Pull every line that includes the word "Sementara" from the data.

Exercise material below:

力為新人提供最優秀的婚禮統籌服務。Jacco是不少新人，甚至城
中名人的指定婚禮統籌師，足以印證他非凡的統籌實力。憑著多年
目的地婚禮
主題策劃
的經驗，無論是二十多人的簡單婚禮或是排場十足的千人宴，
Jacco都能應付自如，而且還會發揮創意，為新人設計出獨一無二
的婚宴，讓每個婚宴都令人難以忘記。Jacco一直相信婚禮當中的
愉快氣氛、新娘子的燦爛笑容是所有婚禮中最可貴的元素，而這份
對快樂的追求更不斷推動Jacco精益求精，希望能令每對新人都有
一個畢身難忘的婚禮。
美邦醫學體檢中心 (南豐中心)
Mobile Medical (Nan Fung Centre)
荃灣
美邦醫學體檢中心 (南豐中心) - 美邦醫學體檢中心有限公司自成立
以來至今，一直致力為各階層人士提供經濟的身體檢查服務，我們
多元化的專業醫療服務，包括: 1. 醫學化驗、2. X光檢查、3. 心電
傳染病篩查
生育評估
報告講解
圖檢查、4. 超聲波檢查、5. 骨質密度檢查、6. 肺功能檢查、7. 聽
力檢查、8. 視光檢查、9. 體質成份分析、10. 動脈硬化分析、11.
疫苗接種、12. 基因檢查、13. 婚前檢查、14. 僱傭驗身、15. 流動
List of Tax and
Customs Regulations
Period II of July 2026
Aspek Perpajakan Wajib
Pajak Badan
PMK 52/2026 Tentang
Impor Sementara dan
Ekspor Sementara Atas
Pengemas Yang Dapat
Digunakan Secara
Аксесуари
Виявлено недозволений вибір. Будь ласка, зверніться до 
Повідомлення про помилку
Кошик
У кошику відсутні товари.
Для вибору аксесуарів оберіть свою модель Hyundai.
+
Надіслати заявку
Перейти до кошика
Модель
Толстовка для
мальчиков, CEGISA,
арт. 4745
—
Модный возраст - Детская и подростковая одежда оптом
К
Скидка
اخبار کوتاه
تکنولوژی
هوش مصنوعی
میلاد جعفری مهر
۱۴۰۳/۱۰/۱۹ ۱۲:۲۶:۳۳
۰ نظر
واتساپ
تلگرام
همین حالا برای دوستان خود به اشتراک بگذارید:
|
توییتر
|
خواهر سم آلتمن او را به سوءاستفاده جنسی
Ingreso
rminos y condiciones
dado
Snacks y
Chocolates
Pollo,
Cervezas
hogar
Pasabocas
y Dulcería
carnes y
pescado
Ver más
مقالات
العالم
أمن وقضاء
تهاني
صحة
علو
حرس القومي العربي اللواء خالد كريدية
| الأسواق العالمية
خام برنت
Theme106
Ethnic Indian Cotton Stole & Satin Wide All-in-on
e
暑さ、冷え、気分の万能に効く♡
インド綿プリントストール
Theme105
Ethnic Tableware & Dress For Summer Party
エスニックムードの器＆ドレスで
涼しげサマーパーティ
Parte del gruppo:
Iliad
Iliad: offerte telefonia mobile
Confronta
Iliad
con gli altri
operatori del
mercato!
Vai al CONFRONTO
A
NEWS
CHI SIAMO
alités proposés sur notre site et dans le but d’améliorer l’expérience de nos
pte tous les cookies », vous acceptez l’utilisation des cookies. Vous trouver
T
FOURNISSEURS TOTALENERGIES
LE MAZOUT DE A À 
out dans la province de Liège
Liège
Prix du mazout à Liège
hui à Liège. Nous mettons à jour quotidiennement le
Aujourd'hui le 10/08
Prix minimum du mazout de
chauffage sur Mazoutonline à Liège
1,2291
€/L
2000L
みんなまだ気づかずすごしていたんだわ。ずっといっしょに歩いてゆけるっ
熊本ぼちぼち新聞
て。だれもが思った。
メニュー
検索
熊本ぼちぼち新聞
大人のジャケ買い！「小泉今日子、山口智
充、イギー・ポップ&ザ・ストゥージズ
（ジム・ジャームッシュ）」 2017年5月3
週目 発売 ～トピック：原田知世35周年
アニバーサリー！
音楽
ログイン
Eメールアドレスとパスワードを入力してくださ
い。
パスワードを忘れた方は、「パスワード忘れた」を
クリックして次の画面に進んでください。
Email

End of Exercise material.

Exercise result =
Impor Sementara dan
Ekspor Sementara Atas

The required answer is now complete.